Je sens la main chaude de Zofia se poser sur mon genou, mon cœur cogne dans ma cage thoracique, c'en est si douloureux que j'ai l'impression que l'on me l'arrache. Non pas encore une nouvelle crise, je me suis affolée pour rien... J'affiche un sourire de façade et fais un petit oui de la tête, me lève doucement pour me dirige vers la porte de la bibliothèque. À peine ai-je fait une dizaine de pas à l'extérieur de la pièce, que deux mains puissantes me soulever. Instinctivement, je pose mon crâne contre le torse musclé sans pouvoir me défendre, trop faible pour parler. Son parfum me rassure, pin, homme et forêt. Je frotte le nez contre lui pour m'imprégner encore plus de son odeur et papillonne des yeux, trop fatiguée pour les garder ouverts. Bien que ma vision soit floue, je reconnais les traits de son visage. Comme d'habitude, il a dû ressentir que j'étais au bord de la crise de panique, que j'ai moi-même provoquée en imaginant des scénarios stupides. Il me sert un peu plus fort contre lui, j'entends une porte claquer puis une seconde et un objet racle le sol en pierre.

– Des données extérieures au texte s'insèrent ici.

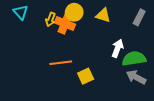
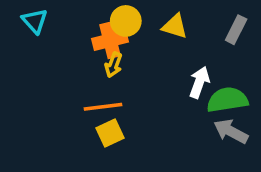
yellow arrow: (51, 19) -> (113, 65), moved
orange cross: (65, 24) -> (110, 40), turned -36
yellow square: (86, 76) -> (110, 133), moved

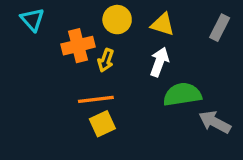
orange cross: (110, 40) -> (78, 46), moved
white arrow: (199, 82) -> (159, 62), moved
green semicircle: (227, 100) -> (182, 94), moved

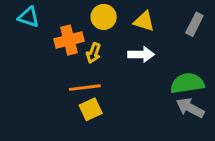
cyan triangle: (32, 20) -> (29, 17), turned -30
white arrow: (159, 62) -> (141, 54), turned 70
green semicircle: (182, 94) -> (187, 83), moved

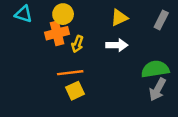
yellow circle: (104, 17) -> (63, 14), moved
yellow triangle: (144, 21) -> (119, 18), turned -42
gray arrow: (190, 108) -> (158, 89), turned -90

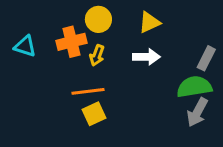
cyan triangle: (24, 14) -> (25, 46), moved
yellow circle: (63, 14) -> (98, 19), moved
gray rectangle: (161, 20) -> (206, 58), moved

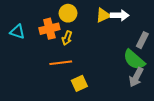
white arrow: (146, 57) -> (120, 15), moved
green semicircle: (194, 87) -> (134, 60), turned -130
yellow square: (94, 114) -> (79, 83), moved

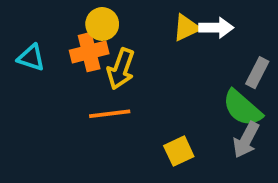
yellow circle: (68, 13) -> (102, 24), moved
yellow arrow: (67, 38) -> (121, 69), size x1.5
yellow square: (79, 83) -> (179, 151), moved

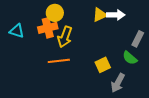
green semicircle: (242, 108) -> (130, 58), size x0.7
gray arrow: (246, 140) -> (118, 83), moved
yellow square: (179, 151) -> (103, 65), moved

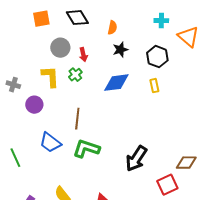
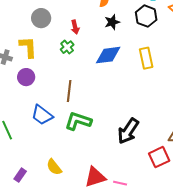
gray circle: (60, 48) -> (41, 18), moved
black hexagon: (157, 57) -> (146, 16), moved
yellow L-shape: (50, 77) -> (28, 47), moved
yellow rectangle: (154, 86) -> (146, 58), size x1.5

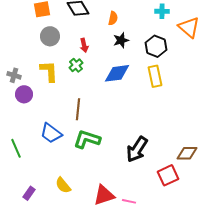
black hexagon: (146, 16) -> (156, 46), moved
yellow L-shape: (28, 47) -> (49, 71), moved
purple circle: (26, 77) -> (24, 94), moved

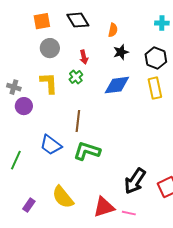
green line: (16, 148) -> (16, 160), turned 48
black arrow: (137, 149) -> (135, 181), moved
yellow semicircle: (63, 185) -> (63, 197), size x1.4

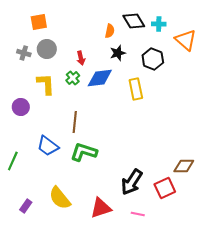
black diamond: (78, 20) -> (134, 21), moved
blue diamond: (117, 85) -> (100, 78), moved
gray cross: (14, 87) -> (24, 53), moved
yellow rectangle: (155, 88) -> (136, 89), moved
pink line: (129, 213) -> (138, 214), moved

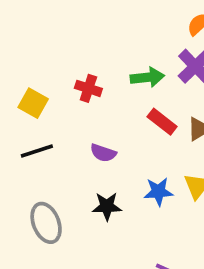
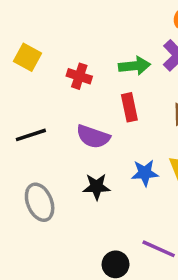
yellow square: (33, 103) -> (27, 57), moved
red rectangle: (162, 122) -> (129, 107), moved, turned 40
purple semicircle: (103, 153) -> (93, 137), size x1.4

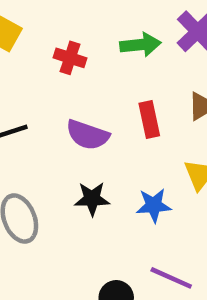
red rectangle: (129, 107) -> (149, 119), moved
blue star: (145, 173) -> (154, 205), moved

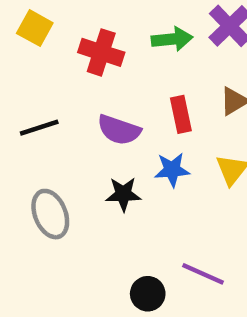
red cross: (70, 58) -> (101, 52), size x1.4
blue star: (154, 205) -> (172, 170), moved

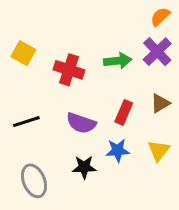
red rectangle: (181, 114) -> (124, 112), turned 35

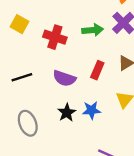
blue star: (118, 150) -> (91, 110), moved
black star: (84, 167) -> (67, 113), turned -30

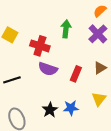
green arrow: (93, 30) -> (66, 29), moved, turned -78
purple semicircle: (64, 78) -> (48, 69), moved

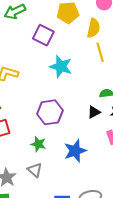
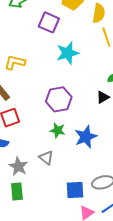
cyan star: (61, 66) -> (68, 53), turned -30
green star: (38, 144) -> (58, 130), moved

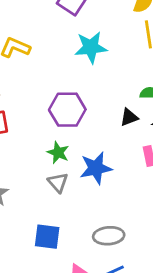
gray triangle: (46, 158) -> (58, 183), moved
blue square: (75, 190) -> (47, 237), moved

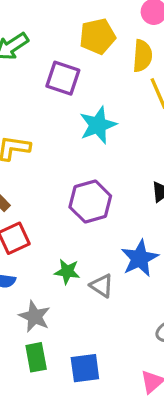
green star: (58, 153) -> (67, 272), moved
blue square: (47, 237) -> (85, 368), moved

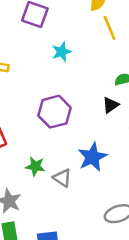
cyan star: (98, 125) -> (62, 52), size x0.7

Mon cœur tape plus fort encore et avant d'être à la partie la moins drôle, une cascade fraîche s'écoule sur mon visage. Oui, de l'eau ! Ian me tient sous le jet froid de la douche et je me laisse apaiser par cette douce sensation.

— Tu te sens mieux ?

— C-comment à t-tu su qu-que je faisais une n-nouvelle c-crise ? Dis-je grelottante.

— Je l'ai ressenti... Et, j'ai peut-être entendu tes pensées. Ne m'en veux pas, je venais simplement voir si tout allait bien...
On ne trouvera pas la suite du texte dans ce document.